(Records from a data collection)
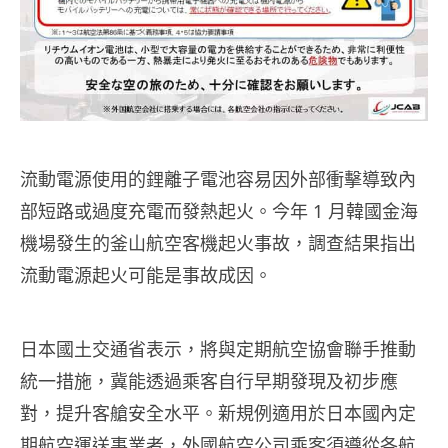
流動電源使用的鋰離子電池容易因外部衝擊導致內
部短路或過度充電而發熱起火。今年 1 月韓國金海
機場發生的釜山航空客機起火事故，調查結果指出
流動電源起火可能是事故成因。
日本國土交通省表示，將與定期航空協會聯手推動
統一措施，冀能透過乘客自行早期發現及初步應
對，提升客艙安全水平。新規例適用於日本國內定
期航空運送事業者，外國航空公司乘客須遵從各航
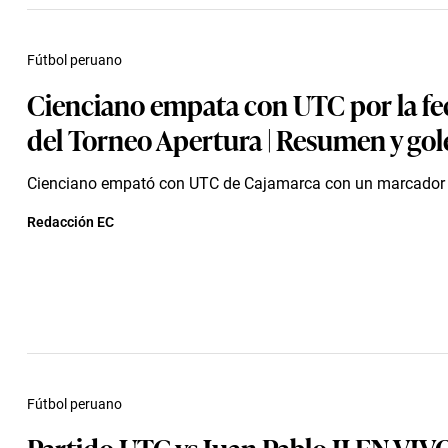
Fútbol peruano
Cienciano empata con UTC por la fe
del Torneo Apertura | Resumen y gol
Cienciano empató con UTC de Cajamarca con un marcador f
Redacción EC
Fútbol peruano
Partido UTC vs Juan Pablo II EN VIVO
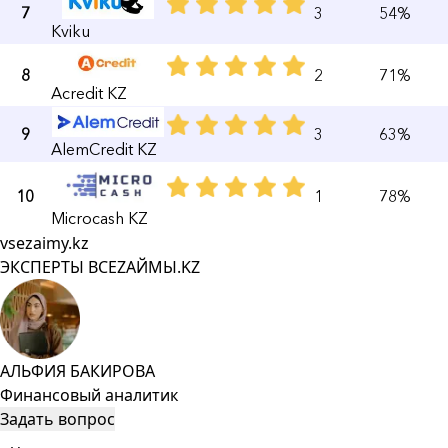
7
3
54%
Kviku
8
2
71%
Acredit KZ
9
3
63%
AlemCredit KZ
10
1
78%
Microcash KZ
vsezaimy.kz
ЭКСПЕРТЫ ВСЕZAЙМЫ.KZ
АЛЬФИЯ БАКИРОВА
Финансовый аналитик
Задать вопрос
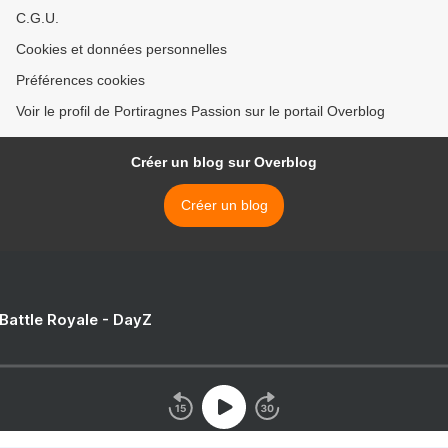
C.G.U.
Cookies et données personnelles
Préférences cookies
Voir le profil de Portiragnes Passion sur le portail Overblog
Créer un blog sur Overblog
Créer un blog
 Battle Royale - DayZ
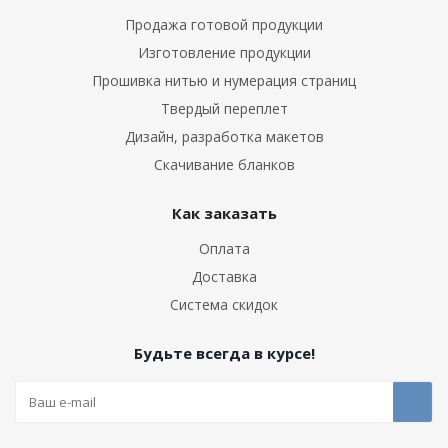
Продажа готовой продукции
Изготовление продукции
Прошивка нитью и нумерация страниц
Твердый переплет
Дизайн, разработка макетов
Скачивание бланков
Как заказать
Оплата
Доставка
Система скидок
Будьте всегда в курсе!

WHAT TO PRODUCE -> The word is "продукции". Copy every line above where it appears.

SOLVED PROBLEM ->
Продажа готовой продукции
Изготовление продукции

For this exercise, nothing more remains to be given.